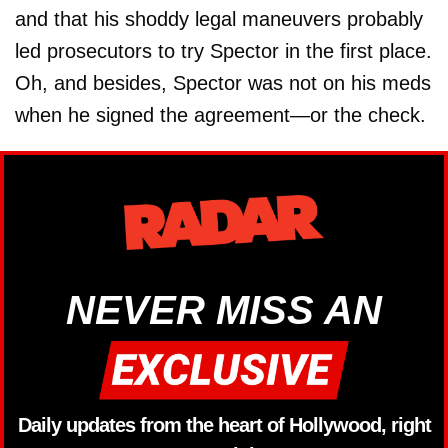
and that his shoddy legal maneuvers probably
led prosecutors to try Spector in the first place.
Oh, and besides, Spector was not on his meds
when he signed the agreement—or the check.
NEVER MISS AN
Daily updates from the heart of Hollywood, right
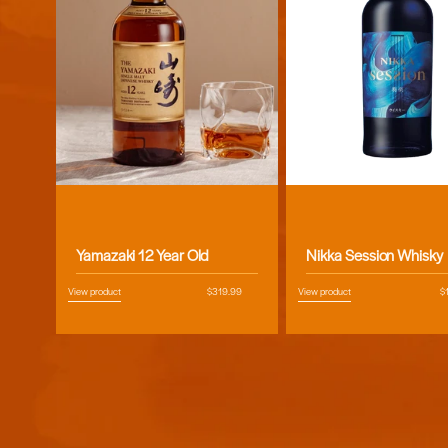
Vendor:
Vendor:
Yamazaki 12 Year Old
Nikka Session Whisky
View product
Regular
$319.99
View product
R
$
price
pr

---

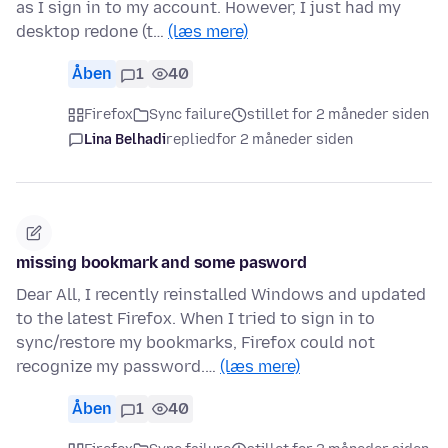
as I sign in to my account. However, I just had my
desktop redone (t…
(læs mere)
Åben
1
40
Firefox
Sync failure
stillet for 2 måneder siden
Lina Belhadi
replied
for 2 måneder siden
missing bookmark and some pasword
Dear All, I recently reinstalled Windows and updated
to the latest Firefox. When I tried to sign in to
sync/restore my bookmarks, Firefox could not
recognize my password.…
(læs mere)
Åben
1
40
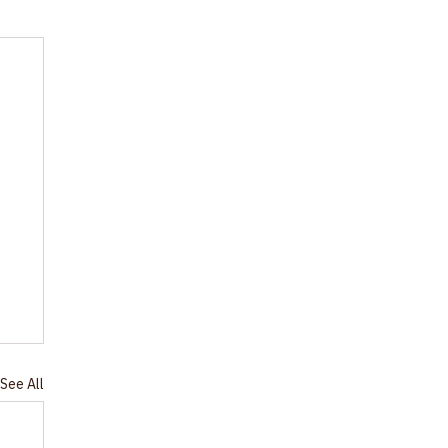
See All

Requirement: The required answer is the exact run of lines above starting at the line with "and that his shoddy legal maneuvers probably" and ending at the line with "Daily updates from", with both ends present.

Solution to this exercise:
and that his shoddy legal maneuvers probably
led prosecutors to try Spector in the first place.
Oh, and besides, Spector was not on his meds
when he signed the agreement—or the check.
NEVER MISS AN
Daily updates from the heart of Hollywood, right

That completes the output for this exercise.